**Given data**
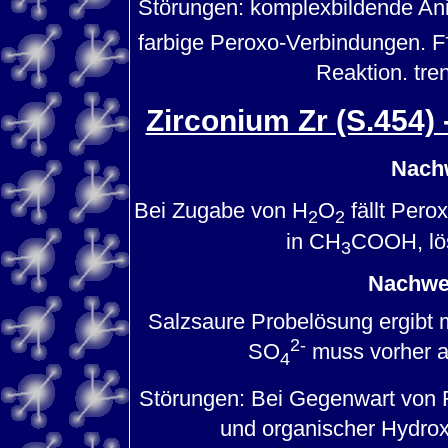
Störungen: komplexbildende An
farbige Peroxo-Verbindungen. F
Reaktion. tr
Zirconium Zr (S.454)
Nach
Bei Zugabe von H
O
fällt Pero
2
2
in CH
COOH, lös
3
Nachwei
Salzsaure Probelösung ergibt mit
2-
SO
muss vorher 
4
Störungen: Bei Gegenwart von F
und organischer Hydrox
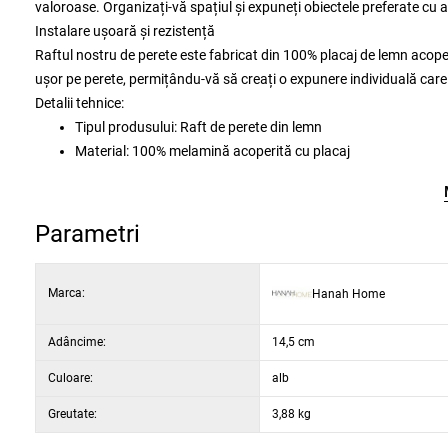
valoroase. Organizați-vă spațiul și expuneți obiectele preferate cu a
Instalare ușoară și rezistență
Raftul nostru de perete este fabricat din 100% placaj de lemn acoperi
ușor pe perete, permițându-vă să creați o expunere individuală care 
Detalii tehnice:
Tipul produsului: Raft de perete din lemn
Material: 100% melamină acoperită cu placaj
Grosime: 18 mm
Lățime: 58 cm
Înălțime: 18 cm
Parametri
Adâncime: 14,5 cm (3 bucăți)
Culoare: alb
Marca:
Hanah Home
Adâncime:
14,5 cm
Culoare:
alb
Greutate:
3,88 kg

**Assignment**
Retype the data above exactly; pictures are not part of the copy.

**Result below**
Störungen: komplexbildende An
farbige Peroxo-Verbindungen. F
Reaktion. tr
Zirconium Zr (S.454)
Nach
Bei Zugabe von H
O
fällt Pero
2
2
in CH
COOH, lös
3
Nachwei
Salzsaure Probelösung ergibt mit
2-
SO
muss vorher 
4
Störungen: Bei Gegenwart von F
und organischer Hydrox
valoroase. Organizați-vă spațiul și expuneți obiectele preferate cu a
Instalare ușoară și rezistență
Raftul nostru de perete este fabricat din 100% placaj de lemn acoperi
ușor pe perete, permițându-vă să creați o expunere individuală care 
Detalii tehnice:
Tipul produsului: Raft de perete din lemn
Material: 100% melamină acoperită cu placaj
Grosime: 18 mm
Lățime: 58 cm
Înălțime: 18 cm
Parametri
Adâncime: 14,5 cm (3 bucăți)
Culoare: alb
Marca:
Hanah Home
Adâncime:
14,5 cm
Culoare:
alb
Greutate:
3,88 kg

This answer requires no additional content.